Filmmaker fights in Ukraine with memories of assault

STORY: Filmmaker Alisa Kovalenko now shoots with a gun, instead of her camera.

When Russia invaded Ukraine in February – she volunteered to fight on the eastern front.

She says she was outraged about the invasion - and flooded with memories of a sexual assault she survived eight years ago.

“I promised to myself, it was after 2014, that if war covers all Ukraine, then I will fight not with my camera but with a gun.”

Kovalenko said she was working on a film in the Donetsk region in 2014 when she was stopped at a separatist checkpoint, interrogated and accused of being a sniper.

She alleges a Russian officer tried to rape her.

“I was not afraid of anything after it. // Even when I went to the war I was not so afraid about war.”

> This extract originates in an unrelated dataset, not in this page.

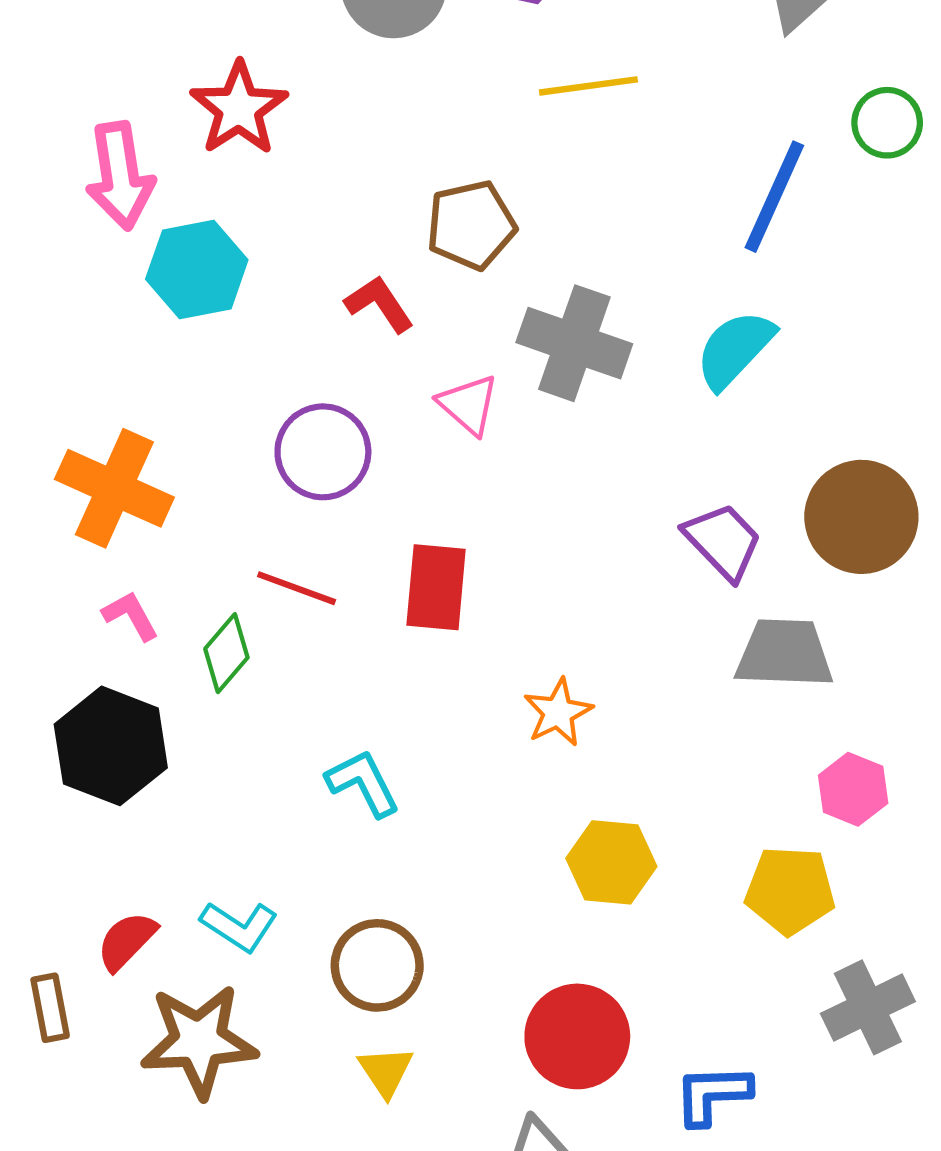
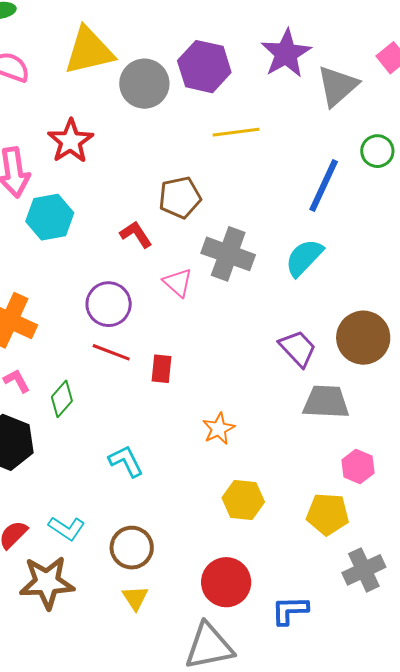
red rectangle: (436, 587) -> (161, 369), size x0.7
red line: (297, 588) -> (111, 352), moved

Russian authorities did not immediately respond to requests for comment about her account.

Moscow regularly denied sending troops to separatists at the time and has dismissed sexual violence allegations by its forces as lies and propaganda.

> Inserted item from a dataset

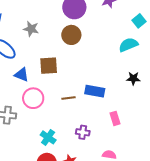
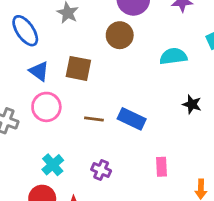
cyan semicircle: (128, 45) -> (173, 56), moved
black star: (133, 78) -> (192, 104), moved
pink rectangle: (115, 118) -> (161, 167), moved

Kovalenko has now spent months under shelling on the frontline, far from her husband and young son in France.

She also lost a close friend.

“You feel like it is somebody from your family who died. For me, it was the most terrible experience in my life.”

Moscow calls the invasion a "special military operation" to demilitarize its neighbor and root out nationalists.

Ukraine and its Western allies say that is a baseless pretext for an unprovoked war of aggression.